Re: PSI: use-after-free in collect_percpu_times()

Johannes Weiner <hannes@xxxxxxxxxxx> · Mon, 18 Nov 2019 17:00:36 -0500

Hi Qian,

On Mon, Nov 18, 2019 at 04:39:19PM -0500, Qian Cai wrote:
> Since a few days ago, s390 starts to crash on linux-next while reading some
> sysfs. It is not always reproducible but seems pretty reproducible after running
> the whole MM test suite here,
> https://github.com/cailca/linux-mm/blob/master/test.sh
> 
> the config:
> https://raw.githubusercontent.com/cailca/linux-mm/master/s390.config
> 
> The stack trace on s390 is not particular helpful as both gdb and faddr2line are
> unable to point out which line causes the issue.
> 
> # ./scripts/faddr2line vmlinux collect_percpu_times+0x2d6/0x798
> bad symbol size: base: 0x00000000002076f8 end: 0x00000000002076f8
> 
> (gdb) list *(collect_percpu_times+0x2d6)
> 0x2079ce is in collect_percpu_times (./include/linux/compiler.h:199).
> 194	})
> 195	
> 196	static __always_inline
> 197	void __read_once_size(const volatile void *p, void *res, int size)
> 198	{
> 199		__READ_ONCE_SIZE;
> 200	}
> 201	
> 202	#ifdef CONFIG_KASAN
> 203	/*
> 
> Could it be some race conditions in PSI?
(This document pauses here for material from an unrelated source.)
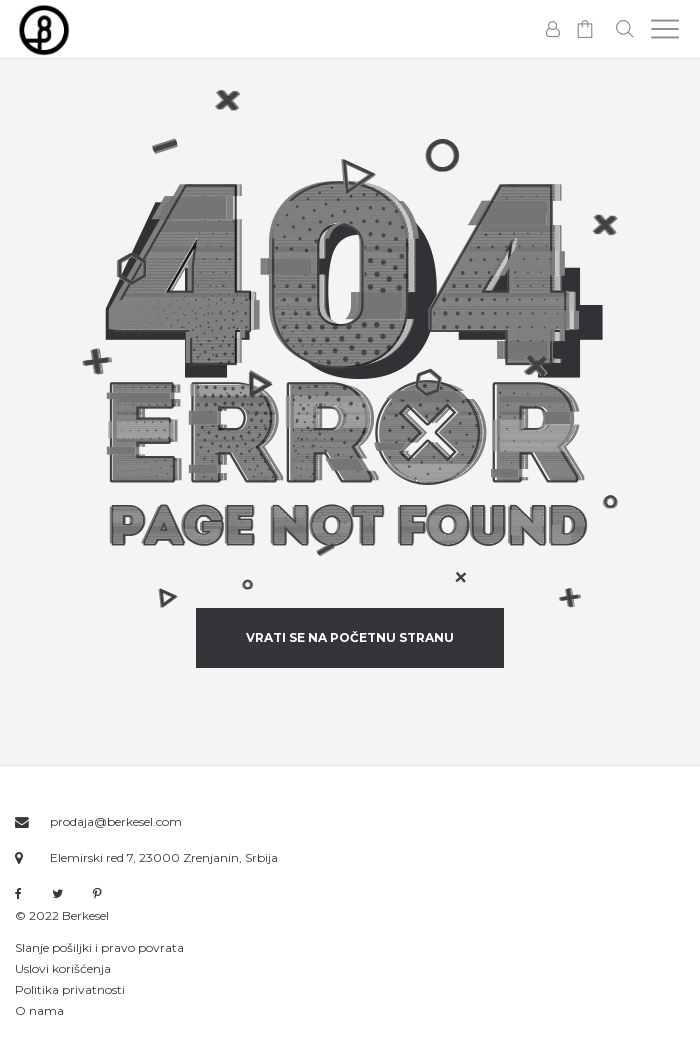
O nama (39, 1010)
psi doesn't do much lifetime management in itself: the psi_group is
embedded in the cgroup and the per-cpu data is freed right before the
cgroup itself is freed. An open file descriptor on the pressure files
will pin the cgroup and prevent it from being deleted.

As it's reproducible, would you be able to bisect this problem?